Schappi
Un reptile, artiste richissime et dictateur du bon goût, terriblement puissant, se délecte du pathétique spectacle des prétendants plasticiens au pied de sa montagne. Au 42e Sommet des animaux, le président souris, raciste patenté, est assassiné par le chef Crocodile qui en pince pour la princesse Serpent. Tandis que tout le monde crache sur les hyènes et dénigre les poissons. Dans d’autres lieux et d’autres pages, voilà un troublant ballet d’autruches, un lièvre aventurier devenu poète (et très fort aux dominos) au pied du Mont Fuji, ou une belette dépressive qui aimerait être dessinatrice…

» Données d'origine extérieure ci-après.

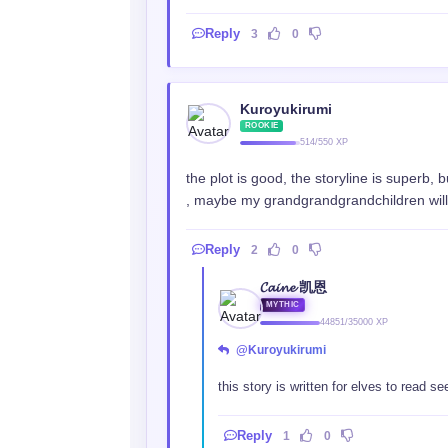
Reply
3
0
Kuroyukirumi
ROOKIE
514/550 XP
the plot is good, the storyline is superb,
, maybe my grandgrandgrandchildren will st
Reply
2
0
𝓒𝓪𝓲𝓷𝓮 凯恩
MYTHIC
44851/35000 XP
@Kuroyukirumi
this story is written for elves to read 
Reply
1
0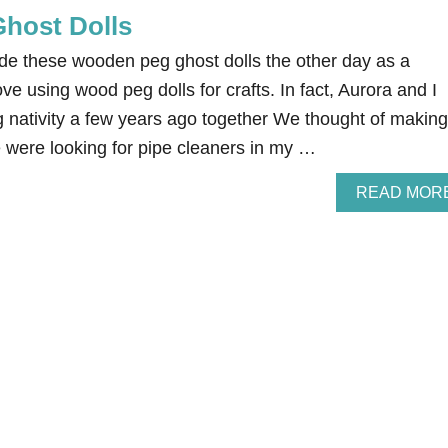
host Dolls
e these wooden peg ghost dolls the other day as a
ve using wood peg dolls for crafts. In fact, Aurora and I
nativity a few years ago together We thought of making
were looking for pipe cleaners in my …
READ MOR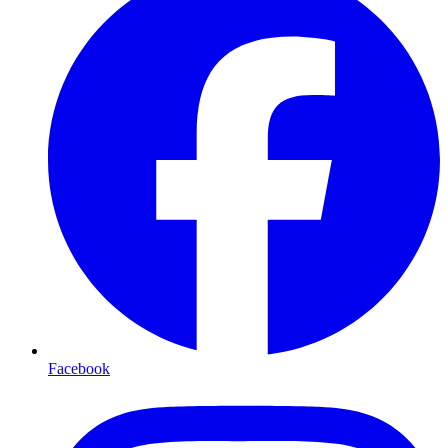
Facebook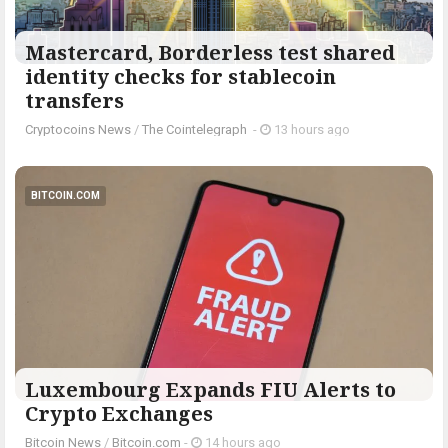
Mastercard, Borderless test shared
identity checks for stablecoin
transfers
Cryptocoins News
/
The Cointelegraph ​
-
13 hours ago
BITCOIN.COM
Luxembourg Expands FIU Alerts to
Crypto Exchanges
Bitcoin News
/
Bitcoin.com
-
14 hours ago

Bienvenue dans le monde acide, gentiment trash et surréaliste d’Anna Haifisch. Lauréate du prestigieux prix Max und Moritz de la meilleure autrice allemande 2020, elle revient après deux tomes remarqués de The Artist, pour un recueil des plus déstabilisants. Ses histoires courtes se déploient dans de pleines pages aux couleurs flash, augmentées d’un texte en-dessous, donnant tout le piment à une scène insondable sinon. Dessinatrice épatante, l’Allemande se plaît à faire trembler son trait, à réduire l’expression de ses personnages au minimum de l’hébétude, à jouer avec le vide dans ses grandes pages. Pour susciter le malaise, le mystère, le rire voire l’effroi. Car, évidemment, à travers ses figures animalières – parmi lesquelles elle prend soin de choisir les moins mignonnes (hyène, poulpe, putois…) – ce sont bien les humains et leurs éternels travers qui sont égratignés. Vanité, xénophobie, goût pour l’humiliation des faibles, la liste pourrait être longue. Mais il faut garder une pointe d’humour, et par la pagination réduite de ses récits, Anna Haifisch y parvient, même si cette accumulation de formes courtes pourra frustrer et lasser un brin.
On garde néanmoins une impression positive de ce drôle d’ouvrage, par le soin apporté à sa fabrication par les éditions Misma. Un grand livre aux teintes insolentes, qui sent bon l’encre et le non-sense trash, on ne peut gère passer à côté.